There is a function in NumPy that solves any polynomial with given coefficient (numpy.roots()). So how does NumPy solve it if there is no formula for 5th and higher degree polynomials?
I know about Newton's method but I wonder how exactly NumPy applies it.
I tried finding information about it in the NumPy documentation and other sources but I did not find anything about that function.
So, the answer is in numpy documentation. But since that was the opportunity for me to play with it, I put in an answer an experiment illustrating how it can be done.
Let's say we want to solve zeros of
X**5 - 7*X**4 + 15*X**3 - 5*X**2 - 16*X + 12
I obtained this polynomial by doing
import sympy
X=sympy.symbols("X")
sympy.expand((X-1)*(X-2)**2*(X-3)*(X+1))
So, spoiler alert, we expect to find -1,1,2,3 as zeros, with 2 being a double one.
For that, we can build a companion matrix
import numpy as np
M=np.array([[0,0,0,0,-12], [1,0,0,0,+16], [0,1,0,0,+5], [0,0,1,0,-15], [0,0,0,1,+7]])
#array([[ 0, 0, 0, 0, -12],
# [ 1, 0, 0, 0, 16],
# [ 0, 1, 0, 0, 5],
# [ 0, 0, 1, 0, -15],
# [ 0, 0, 0, 1, 7]])
The eigenvalues of this matrix are the zeros of the polynomial (since the characteristic polynomial of this matrix is the one we are interested in).
We can check this
np.linalg.eigvals(M)
#array([-1. , 1. , 1.99999992, 2.00000008, 3. ])
So, that shifted the question:
Since, at school, the way we learn to compute eigenvalues is... by solving zeros of characteristic polynomial!
So, obviously here that can't be the solution, or else it wouldn't help a lot.
There are several method.
For example, we could use gram-schmidt to compute both Q and R, such as M=QR
def QR(M):
Q=np.zeros_like(M)
R=np.zeros_like(M)
for i in range(len(M)):
ei=M[:,i].copy()
for j in range(i):
R[j,i] = Q[:,j]@M[:,i]
ei -= R[j,i]/(Q[:,j]@Q[:,j]) * Q[:,j]
R[i,i] = np.sqrt(ei@ei)
Q[:,i] = ei / R[i,i]
return Q,R
Then the iterative algorithm to compute the eigenvalues
A=M.copy()
for i in range(100): # That's an arbitrary number of iterations.

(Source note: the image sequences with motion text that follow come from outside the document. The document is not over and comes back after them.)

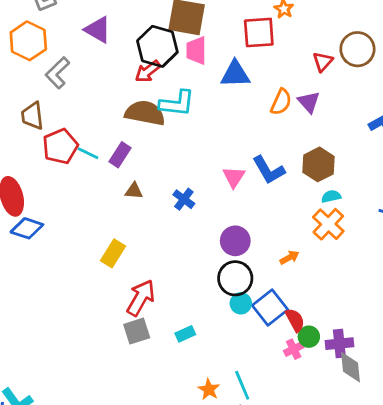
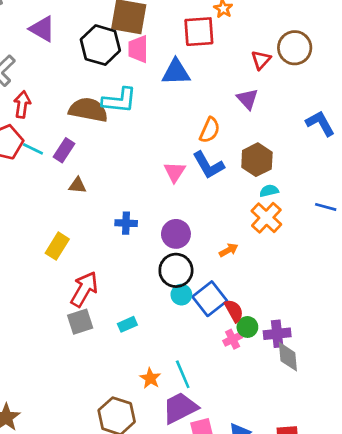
red arrow: (148, 71) -> (22, 104), moved, turned 135
orange semicircle: (281, 102) -> (210, 130), moved
blue cross: (184, 199) -> (126, 223), moved, turned -35

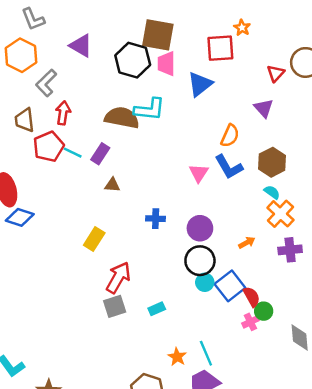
blue triangle: (176, 72) -> (200, 84), turned -36
cyan semicircle: (269, 191) -> (272, 192), moved, turned 49
purple cross: (277, 334) -> (290, 250), moved

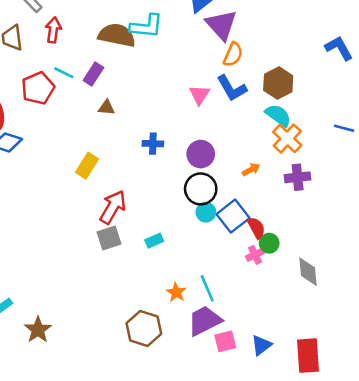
purple triangle: (264, 108) -> (221, 25), moved, size x1.5
red pentagon: (49, 147) -> (38, 88), moved
cyan semicircle: (272, 192) -> (278, 115), size x1.5

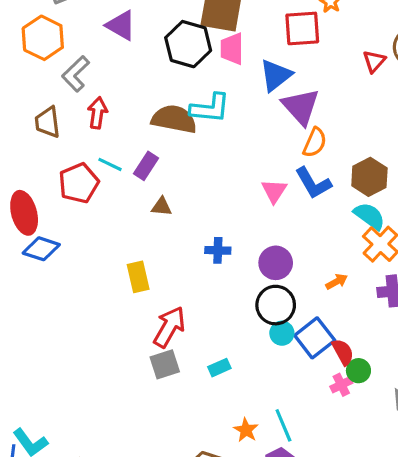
yellow rectangle: (87, 166) -> (138, 277), turned -45

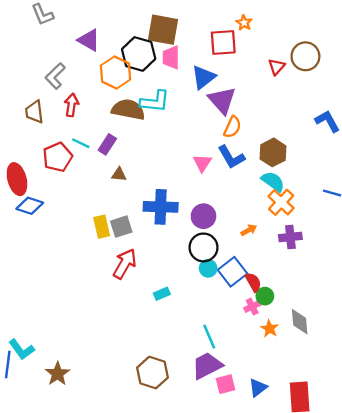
orange hexagon: (43, 38) -> (115, 73), moved
blue cross: (218, 250) -> (161, 207), size x1.8
gray square: (165, 364) -> (121, 227), moved
orange star: (246, 430) -> (270, 329), moved

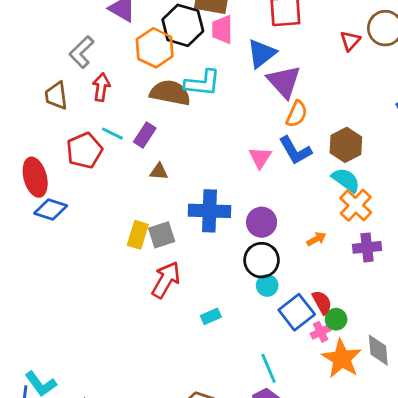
yellow rectangle: (102, 227) -> (138, 235), turned 30
blue square: (232, 272) -> (297, 312), moved
orange star: (270, 329) -> (342, 359), size x1.8

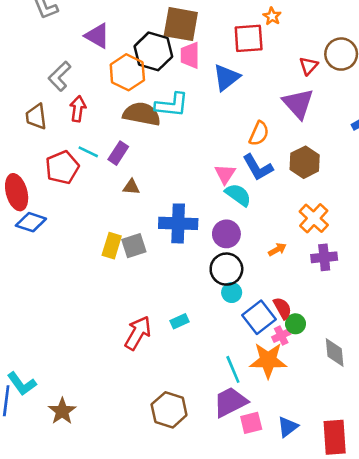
purple triangle: (284, 82) -> (298, 104), moved
cyan semicircle: (346, 180) -> (238, 195), moved
red arrow: (166, 280) -> (138, 333), moved
orange star: (342, 359) -> (268, 360), moved, turned -30

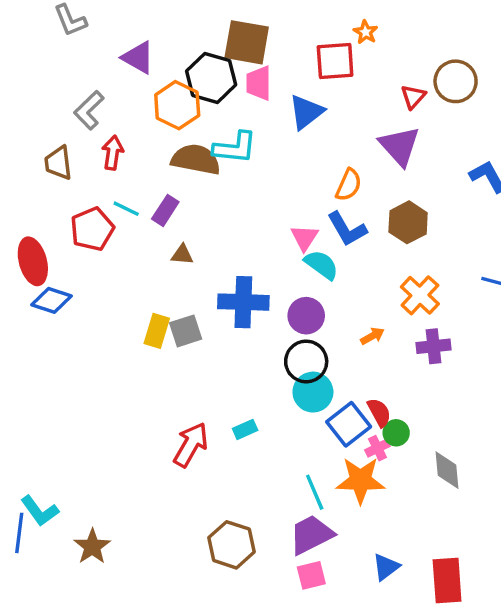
cyan circle: (232, 293) -> (313, 392), size x1.5
pink square: (251, 423) -> (311, 575), moved

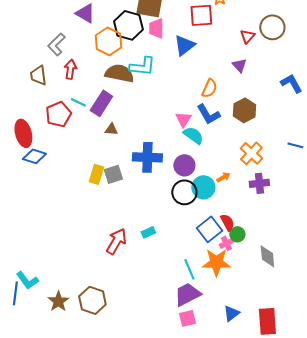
purple triangle: (400, 146) -> (239, 65), size x0.6
purple rectangle: (165, 210) -> (101, 103), size x1.4
cyan circle: (313, 392) -> (203, 187), moved
brown hexagon: (231, 545) -> (92, 300), moved

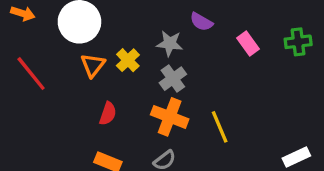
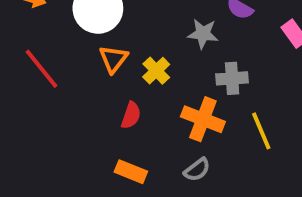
yellow cross: (128, 60) -> (156, 71), moved
gray cross: (173, 79) -> (232, 78), moved, turned 32

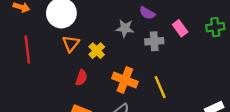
red line: (42, 69) -> (27, 49), turned 32
gray cross: (232, 78) -> (154, 41), moved

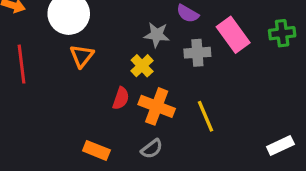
pink rectangle: (180, 28) -> (233, 35), size x1.5
yellow cross: (97, 51) -> (142, 66), moved
red semicircle: (81, 78) -> (121, 98), moved

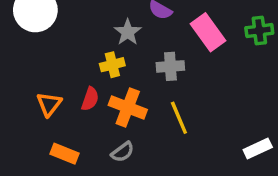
gray star: (157, 35) -> (128, 32), turned 30
gray cross: (197, 53) -> (170, 66), moved
orange triangle: (82, 56) -> (49, 104), moved
yellow cross: (142, 66) -> (112, 65), turned 30

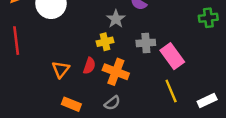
pink rectangle: (208, 32) -> (172, 56), moved
yellow line: (179, 118) -> (171, 91), moved

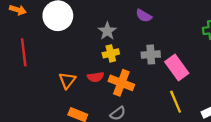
gray star: (116, 19) -> (107, 31), moved
red semicircle: (89, 66) -> (95, 77), turned 63

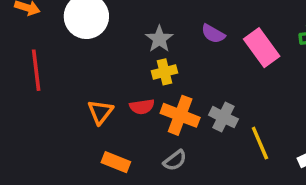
purple semicircle: (144, 16) -> (213, 34), moved
gray cross: (151, 55) -> (223, 117), moved, turned 30
pink rectangle: (177, 68) -> (262, 48), moved

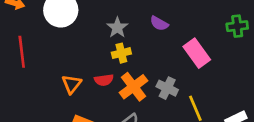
pink rectangle: (262, 48) -> (197, 53), moved
orange cross: (180, 115) -> (133, 87), turned 32

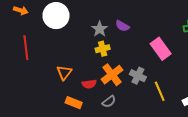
purple semicircle: (159, 23) -> (122, 26), moved
red semicircle: (104, 80) -> (89, 84), moved

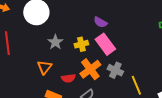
gray star: (100, 29) -> (55, 42), moved
pink rectangle: (161, 49) -> (105, 44), moved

In real life
# we check for convergence. But we aren't in real life: in real life we
# we don't code a QR decomposition in pure python :D
Q,R=QR(A)
A=R@Q
np.diag(A)
#array([ 3. , 2.02134245, 1.97865755, -1.01636249, 1.01636249])
Result are the eigenvalues of M, that is the zeros of polynomial.